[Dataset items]
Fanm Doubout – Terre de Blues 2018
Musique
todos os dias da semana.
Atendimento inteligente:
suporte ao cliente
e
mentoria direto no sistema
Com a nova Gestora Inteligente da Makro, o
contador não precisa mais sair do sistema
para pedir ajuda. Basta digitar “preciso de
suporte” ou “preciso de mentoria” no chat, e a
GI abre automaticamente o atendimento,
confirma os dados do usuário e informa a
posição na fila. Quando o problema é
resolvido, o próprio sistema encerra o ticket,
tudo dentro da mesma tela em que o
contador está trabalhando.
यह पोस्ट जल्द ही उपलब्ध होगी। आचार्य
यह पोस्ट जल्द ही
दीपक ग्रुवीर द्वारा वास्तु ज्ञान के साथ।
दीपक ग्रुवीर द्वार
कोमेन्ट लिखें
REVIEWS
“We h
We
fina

---

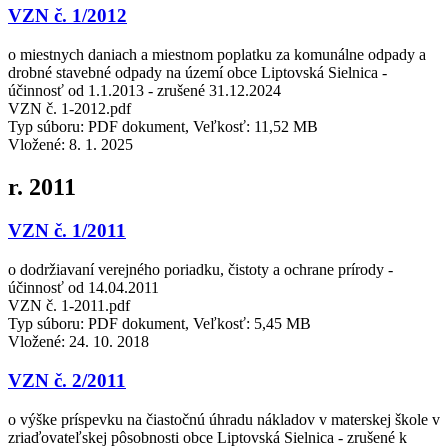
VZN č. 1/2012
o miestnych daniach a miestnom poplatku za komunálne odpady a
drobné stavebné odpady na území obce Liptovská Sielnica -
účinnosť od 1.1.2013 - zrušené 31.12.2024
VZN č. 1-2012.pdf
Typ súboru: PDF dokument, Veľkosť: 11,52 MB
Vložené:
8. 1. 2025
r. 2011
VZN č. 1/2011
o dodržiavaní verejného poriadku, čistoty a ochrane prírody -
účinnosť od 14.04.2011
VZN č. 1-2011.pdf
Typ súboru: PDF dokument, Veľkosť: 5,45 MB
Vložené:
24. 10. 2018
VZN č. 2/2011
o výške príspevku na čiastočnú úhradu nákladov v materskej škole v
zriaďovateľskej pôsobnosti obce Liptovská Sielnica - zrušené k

Exercise instructions - Only one stretch of the data above is needed. Restate it word for word, from the line containing "VZN č. 1/2012" through the line containing "zriaďovateľskej pôsobnosti obce", both ends included.

Answer space -
VZN č. 1/2012
o miestnych daniach a miestnom poplatku za komunálne odpady a
drobné stavebné odpady na území obce Liptovská Sielnica -
účinnosť od 1.1.2013 - zrušené 31.12.2024
VZN č. 1-2012.pdf
Typ súboru: PDF dokument, Veľkosť: 11,52 MB
Vložené:
8. 1. 2025
r. 2011
VZN č. 1/2011
o dodržiavaní verejného poriadku, čistoty a ochrane prírody -
účinnosť od 14.04.2011
VZN č. 1-2011.pdf
Typ súboru: PDF dokument, Veľkosť: 5,45 MB
Vložené:
24. 10. 2018
VZN č. 2/2011
o výške príspevku na čiastočnú úhradu nákladov v materskej škole v
zriaďovateľskej pôsobnosti obce Liptovská Sielnica - zrušené k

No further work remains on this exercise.